(SUPPLIED ENTRIES begins)
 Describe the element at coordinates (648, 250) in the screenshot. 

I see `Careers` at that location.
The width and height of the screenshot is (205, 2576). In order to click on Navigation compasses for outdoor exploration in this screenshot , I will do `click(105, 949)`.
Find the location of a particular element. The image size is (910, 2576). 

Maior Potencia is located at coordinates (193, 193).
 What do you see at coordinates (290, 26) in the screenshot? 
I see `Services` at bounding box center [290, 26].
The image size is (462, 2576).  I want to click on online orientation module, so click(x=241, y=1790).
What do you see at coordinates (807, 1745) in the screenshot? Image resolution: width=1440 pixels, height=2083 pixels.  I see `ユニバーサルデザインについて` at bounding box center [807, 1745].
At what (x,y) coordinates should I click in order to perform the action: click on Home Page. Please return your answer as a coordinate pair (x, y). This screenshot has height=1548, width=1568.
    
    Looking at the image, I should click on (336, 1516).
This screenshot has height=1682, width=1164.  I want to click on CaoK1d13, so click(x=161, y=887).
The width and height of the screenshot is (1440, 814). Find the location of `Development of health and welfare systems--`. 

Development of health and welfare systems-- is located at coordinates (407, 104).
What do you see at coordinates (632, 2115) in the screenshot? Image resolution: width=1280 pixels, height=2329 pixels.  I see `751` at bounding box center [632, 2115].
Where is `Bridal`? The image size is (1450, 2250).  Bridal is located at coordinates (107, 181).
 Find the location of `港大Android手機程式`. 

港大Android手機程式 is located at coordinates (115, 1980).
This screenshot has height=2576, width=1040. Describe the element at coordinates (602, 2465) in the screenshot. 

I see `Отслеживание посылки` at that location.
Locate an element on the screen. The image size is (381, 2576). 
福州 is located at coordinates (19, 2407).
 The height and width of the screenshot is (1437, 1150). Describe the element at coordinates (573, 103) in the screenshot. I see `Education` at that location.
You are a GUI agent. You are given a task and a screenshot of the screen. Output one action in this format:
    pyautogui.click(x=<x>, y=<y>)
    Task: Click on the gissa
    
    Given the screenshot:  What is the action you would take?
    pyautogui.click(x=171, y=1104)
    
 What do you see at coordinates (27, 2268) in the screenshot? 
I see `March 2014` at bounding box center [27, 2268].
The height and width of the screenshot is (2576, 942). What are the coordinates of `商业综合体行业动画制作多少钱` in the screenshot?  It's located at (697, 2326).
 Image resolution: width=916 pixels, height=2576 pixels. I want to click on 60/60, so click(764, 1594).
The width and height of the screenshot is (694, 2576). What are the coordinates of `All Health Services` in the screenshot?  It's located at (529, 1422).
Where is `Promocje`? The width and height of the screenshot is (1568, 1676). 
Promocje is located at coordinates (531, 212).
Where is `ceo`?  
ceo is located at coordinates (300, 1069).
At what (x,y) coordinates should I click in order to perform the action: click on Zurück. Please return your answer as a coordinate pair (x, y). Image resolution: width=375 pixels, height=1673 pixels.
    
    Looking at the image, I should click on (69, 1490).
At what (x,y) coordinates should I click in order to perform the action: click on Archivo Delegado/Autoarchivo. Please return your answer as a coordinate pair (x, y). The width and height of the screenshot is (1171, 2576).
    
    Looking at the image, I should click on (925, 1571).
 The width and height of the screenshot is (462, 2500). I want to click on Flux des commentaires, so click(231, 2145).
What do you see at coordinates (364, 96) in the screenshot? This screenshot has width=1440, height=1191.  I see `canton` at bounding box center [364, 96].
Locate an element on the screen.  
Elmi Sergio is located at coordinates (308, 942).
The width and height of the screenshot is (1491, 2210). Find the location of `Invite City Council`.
(SUPPLIED ENTRIES ends)
From the records above, extract every entry exactly as given.

 Describe the element at coordinates (648, 250) in the screenshot. 

I see `Careers` at that location.
The width and height of the screenshot is (205, 2576). In order to click on Navigation compasses for outdoor exploration in this screenshot , I will do `click(105, 949)`.
Find the location of a particular element. The image size is (910, 2576). 

Maior Potencia is located at coordinates (193, 193).
 What do you see at coordinates (290, 26) in the screenshot? 
I see `Services` at bounding box center [290, 26].
The image size is (462, 2576).  I want to click on online orientation module, so click(x=241, y=1790).
What do you see at coordinates (807, 1745) in the screenshot? Image resolution: width=1440 pixels, height=2083 pixels.  I see `ユニバーサルデザインについて` at bounding box center [807, 1745].
At what (x,y) coordinates should I click in order to perform the action: click on Home Page. Please return your answer as a coordinate pair (x, y). This screenshot has height=1548, width=1568.
    
    Looking at the image, I should click on (336, 1516).
This screenshot has height=1682, width=1164.  I want to click on CaoK1d13, so click(x=161, y=887).
The width and height of the screenshot is (1440, 814). Find the location of `Development of health and welfare systems--`. 

Development of health and welfare systems-- is located at coordinates (407, 104).
What do you see at coordinates (632, 2115) in the screenshot? Image resolution: width=1280 pixels, height=2329 pixels.  I see `751` at bounding box center [632, 2115].
Where is `Bridal`? The image size is (1450, 2250).  Bridal is located at coordinates (107, 181).
 Find the location of `港大Android手機程式`. 

港大Android手機程式 is located at coordinates (115, 1980).
This screenshot has height=2576, width=1040. Describe the element at coordinates (602, 2465) in the screenshot. 

I see `Отслеживание посылки` at that location.
Locate an element on the screen. The image size is (381, 2576). 
福州 is located at coordinates (19, 2407).
 The height and width of the screenshot is (1437, 1150). Describe the element at coordinates (573, 103) in the screenshot. I see `Education` at that location.
You are a GUI agent. You are given a task and a screenshot of the screen. Output one action in this format:
    pyautogui.click(x=<x>, y=<y>)
    Task: Click on the gissa
    
    Given the screenshot:  What is the action you would take?
    pyautogui.click(x=171, y=1104)
    
 What do you see at coordinates (27, 2268) in the screenshot? 
I see `March 2014` at bounding box center [27, 2268].
The height and width of the screenshot is (2576, 942). What are the coordinates of `商业综合体行业动画制作多少钱` in the screenshot?  It's located at (697, 2326).
 Image resolution: width=916 pixels, height=2576 pixels. I want to click on 60/60, so click(764, 1594).
The width and height of the screenshot is (694, 2576). What are the coordinates of `All Health Services` in the screenshot?  It's located at (529, 1422).
Where is `Promocje`? The width and height of the screenshot is (1568, 1676). 
Promocje is located at coordinates (531, 212).
Where is `ceo`?  
ceo is located at coordinates (300, 1069).
At what (x,y) coordinates should I click in order to perform the action: click on Zurück. Please return your answer as a coordinate pair (x, y). Image resolution: width=375 pixels, height=1673 pixels.
    
    Looking at the image, I should click on (69, 1490).
At what (x,y) coordinates should I click in order to perform the action: click on Archivo Delegado/Autoarchivo. Please return your answer as a coordinate pair (x, y). The width and height of the screenshot is (1171, 2576).
    
    Looking at the image, I should click on (925, 1571).
 The width and height of the screenshot is (462, 2500). I want to click on Flux des commentaires, so click(231, 2145).
What do you see at coordinates (364, 96) in the screenshot? This screenshot has width=1440, height=1191.  I see `canton` at bounding box center [364, 96].
Locate an element on the screen.  
Elmi Sergio is located at coordinates (308, 942).
The width and height of the screenshot is (1491, 2210). Find the location of `Invite City Council`.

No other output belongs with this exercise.